Global Operation Brings Notorious REvil Ransomware Group Offline

the endless drumbeat High-profile ransomware attacks continued this week, but Google’s threat analysis group also raised awareness of the sensitive ‘pass the cookie’ attacks that hackers have used in recent years to hijack channels YouTube important. While this type of attack is not new, Google has taken important coordinated action to stem the trend. Compromised YouTube channels have been used to spread cryptocurrency scams and spread other misinformation.

Meanwhile, the International Organization for Standardization last week released its first set of sex toy manufacturing guidelines, a major step in establishing minimum safety standards in the industry. Dubbed ISO 3533 or “Sex Toys: Design and Safety Requirements for Products in Direct Contact with Genitalia, the Anus, or Both”, the document, while important, does not set out clear guidelines for digital security or privacy, the two areas where sex toys have had some big, hard-hitting trips in the past.

If you’re thinking about your account security and want an easy weekend project to help you consolidate things, make sure two-factor authentication is enabled wherever it’s offered. And if you want to switch between authenticator apps, say Google Authenticator to Twilio Authy, we’ve got a guide to do it easily without losing access anywhere.

But wait, there is more. Each week, we put together all the security news that WIRED hasn’t covered in depth. Click on the titles to read the full stories and stay safe.

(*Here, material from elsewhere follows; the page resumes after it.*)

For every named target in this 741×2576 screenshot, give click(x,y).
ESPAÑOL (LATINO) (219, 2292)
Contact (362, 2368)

The notorious Russian-based ransomware gang REvil, which was responsible for the JBS Meat attack in June and the software compromise run by Kaseya in July, was itself hacked and taken offline by a consortium of government groups tasked with l law enforcement. The FBI, US Cyber ​​Command, and the Secret Service worked with partners from other governments on the REvil infrastructure sabotage project. After the Kaseya breach and the resulting ransomware attacks in July, the FBI was able to recover a universal decryptor from REvil itself. But officials withheld the tool so as not to reveal their access to REvil’s infrastructure. After some of the gang’s platforms were taken offline in July, members restored them from backups in September and inadvertently restored access to the law enforcement system, opening the door for a withdrawal. The REvil website and the “Happy Blog” data breach platform are now inaccessible.

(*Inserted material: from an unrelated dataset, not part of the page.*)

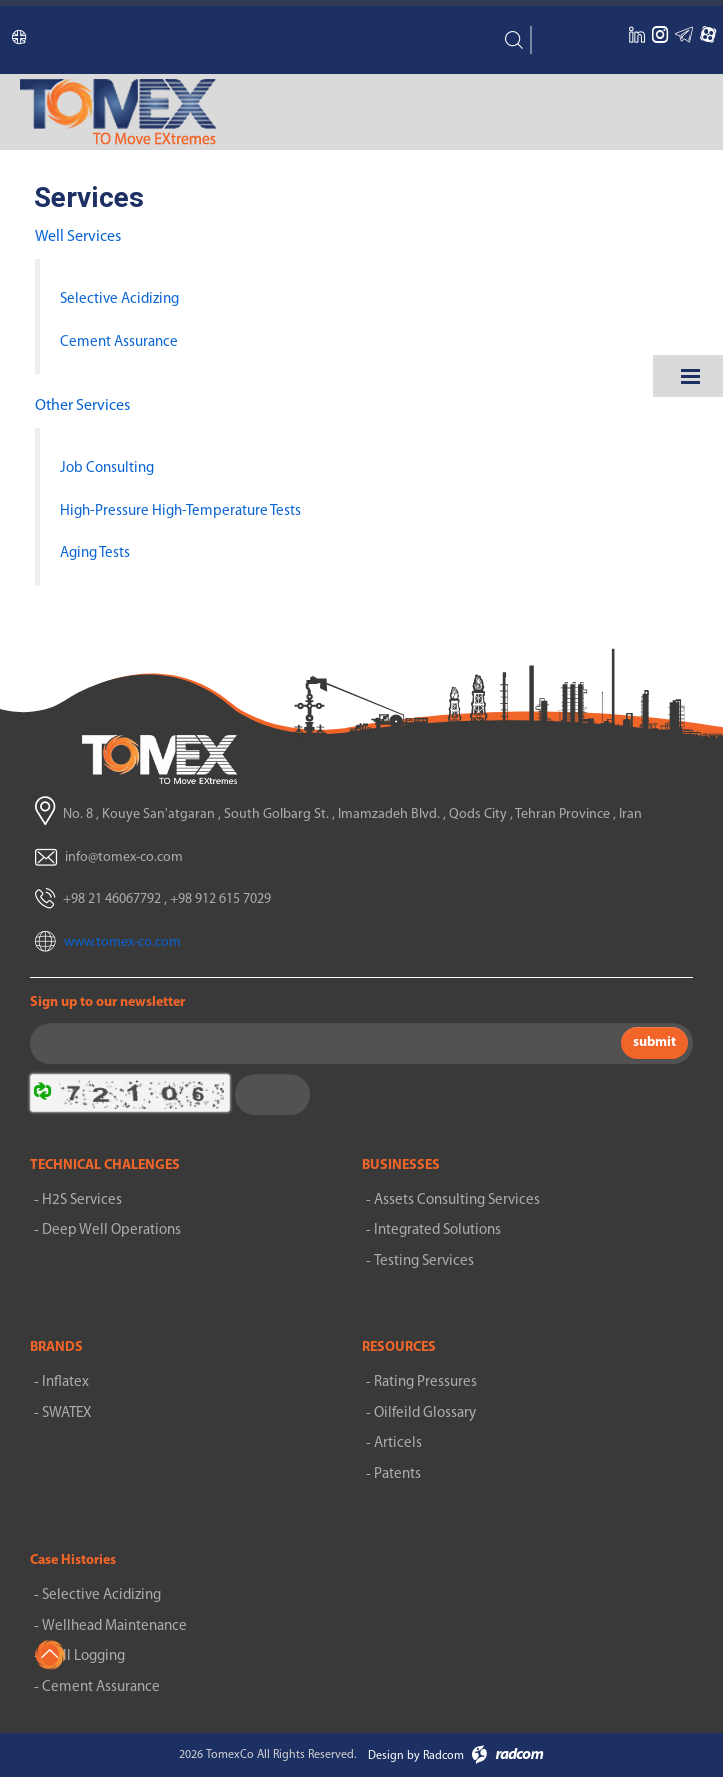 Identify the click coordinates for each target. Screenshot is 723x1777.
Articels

The second largest TV channel operator in the United States, Sinclair Broadcast Group, was hit by a ransomware attack earlier this week that impacted the company’s operations and broadcasts. The malicious encryption tool used in the attack is similar to the one used previously by the sanctioned Russian criminal gang Evil Corp. The malware has been attributed to the gang in the past. Sinclair struggled to stabilize operations throughout the week, and employees reported a chaotic situation as stations worked to keep their shows going. “Our goal remains to continue to work closely with a third party cybersecurity company, other incident response professionals, law enforcement and government agencies as part of our investigation and response to this. incident, “Sinclair said in a statement Thursday.

A hacker has apparently compromised Argentina’s Registro Nacional de las Personas, stealing personal data from all Argentines. The treasure is now circulating in private to be sold in criminal circles. The breach took place last month and targeted government computer networks to access the database, also known as RENAPER. The agency issues national identity cards and other government agencies can query its database. Government officials said in a declaration that the attackers understood a legitimate user account to gain access to the database rather than hijacking it by exploiting a vulnerability. The first signs of the violation emerged in early October when a newly created Twitter account posted photos of ID cards and other personal information of 44 prominent Argentines, including President Alberto Fernández and football stars Lionel Messi and Sergio Aguero.

On Thursday, the Federal Trade Commission called six major US-based internet service providers for their shady data management practices and the lack of meaningful privacy and security controls. The study focused on AT&T Mobility, Cellco Partnership (Verizon Wireless), Charter Communications Operating, Comcast (Xfinity), T-Mobile US and Google Fiber. ISPs do not clearly articulate their privacy practices, the FTC found, and do not adequately disclose how they use customer data. The survey also indicated that the services make it difficult for their clients to opt out of data collection.

The problems have been well known for years, but government and private sector efforts to tackle such abuses have clearly not gone far enough. “While consumers would certainly expect ISPs to collect certain information from the websites they visit as part of the provision of Internet services, they would likely be surprised at the extent of the data collected and combined with information. purposes unrelated to providing the service they request “the FTC wrote in the report,” in particular, browsing data, television viewing history, email and search content, data from connected devices, location information and data on race and ethnicity ”.

More great WIRED stories

Previous Reviews | Rejected by Twitter, Trump will try to build his own version.
Next Webinar to explore cryopreservation of rare animal species

No Comment

Leave a reply

Your email address will not be published.